Mani pulite era il nome dato all’azione giudiziaria del pool di Milano, quei giudici che dichiararono guerra ad un sistema di corruzione generalizzato che aveva come scopo principale il finanziamento illecito dei partiti. L’operato dei giudici milanesi trovò il sostegno di molti italiani fino a quando due fatti cambiarono la storia dell’inchiesta. Il 20 luglio del 1993 si uccise in carcere Gabriele Cagliari, presidente dell’Eni, a cui i giudici che lo indagavano non concessero gli arresti domiciliari. Il 23 luglio 1993 si uccise nella sua casa di Milano Raul Gardini, poco prima di recarsi in procura dove l’attendeva per l’interrogatorio Antonio Di Pietro.
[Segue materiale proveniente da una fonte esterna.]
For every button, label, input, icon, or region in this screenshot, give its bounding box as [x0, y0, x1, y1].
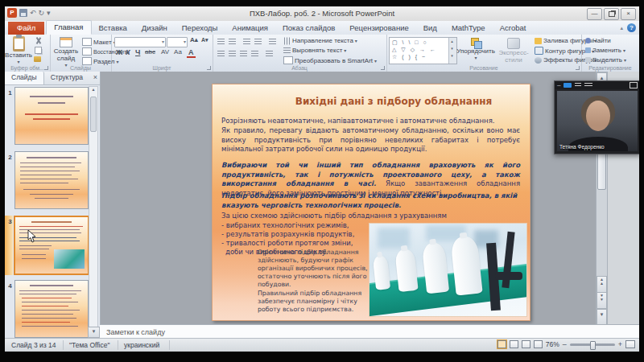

Gardini sapeva che il rischio di essere arrestato era molto alto, aveva confidato ai suoi familiari di aver paura del carcere. In molti non credettero alla tesi del suicidio. Le inchieste hanno stabilito in modo definitivo che si trattò di suicidio.

Il libro racconta l’ascesa inarrestabile di Serafino Ferruzzi e del suo genero Raul, una coppia formidabile di imprenditori, di uomini coraggiosi, impulsivi e creativi, visionari e sfrontati. Raul fu il volto guascone, impertinente del nuovo capitalismo italiano, contrapposto a quello ingessato ed aristocratico degli Agnelli e di Mediobanca. Un uomo ricchissimo che detestava i politici, che amava Ravenna, la sua città, che era generoso con i suoi collaboratori e con i suoi concittadini. Fu l’armatore del Moro di Venezia, la barca che partecipò alla American’s Cup con il suo formidabile equipaggio. Raul era sempre sorridente, spesso vincitore, piaceva agli operai come ai vertici della Confindustria. Il libro racconta la storia Raul sotto forma di romanzo giallo, dagli inizi con il futuro suocero Serafino fino agli errori commessi per acquisire la Montedison e la sua triste fine.

Dal libro non viene fuori nessuna verità diversa da quella ufficiale, ma viene gettato il seme del dubbio, di come in molti hanno tratto vantaggio dalla morte di Raul, personaggi misteriosi che avrebbero avuto molto da perdere se Gardini fosse andato in procura a vuotare il sacco. Ho un ricordo molto vivo di quella mattina del 1993, quando la radio disse che Raul Gardini si era suicidato. Io non credetti mai alla tesi del suicidio. Ma la verità forse non la sapremo mai.